The pictures stay out; everything else in the entries below must be returned exactly.

--- START ---

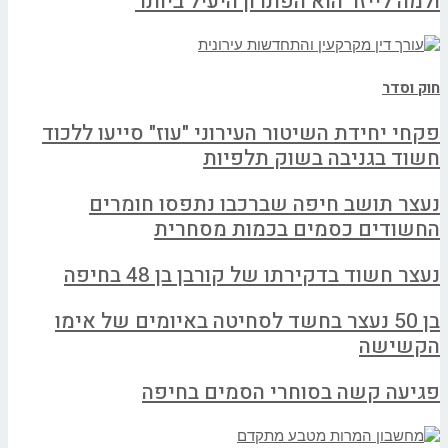
ולמה לייזר הוא הפתרון היעיל ביותר
חוק וסדר
פקחי יחידת השיטור העירוני "עוז" סייעו ללכוד
חשוד בגניבה בשוק תלפיות
נעצר תושב חיפה שברכבו נתפסו חומרים
החשודים כסמים בכמות מסחרית
נעצר חשוד בדקירתו של קורבן בן 48 בחיפה
בן 50 נעצר בחשד לסחיטה באיומים של אימו
הקשישה
פגיעה קשה בסוחרי הסמים בחיפה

--- END ---

*SOLVED PROBLEM:*
ולמה לייזר הוא הפתרון היעיל ביותר
חוק וסדר
פקחי יחידת השיטור העירוני "עוז" סייעו ללכוד
חשוד בגניבה בשוק תלפיות
נעצר תושב חיפה שברכבו נתפסו חומרים
החשודים כסמים בכמות מסחרית
נעצר חשוד בדקירתו של קורבן בן 48 בחיפה
בן 50 נעצר בחשד לסחיטה באיומים של אימו
הקשישה
פגיעה קשה בסוחרי הסמים בחיפה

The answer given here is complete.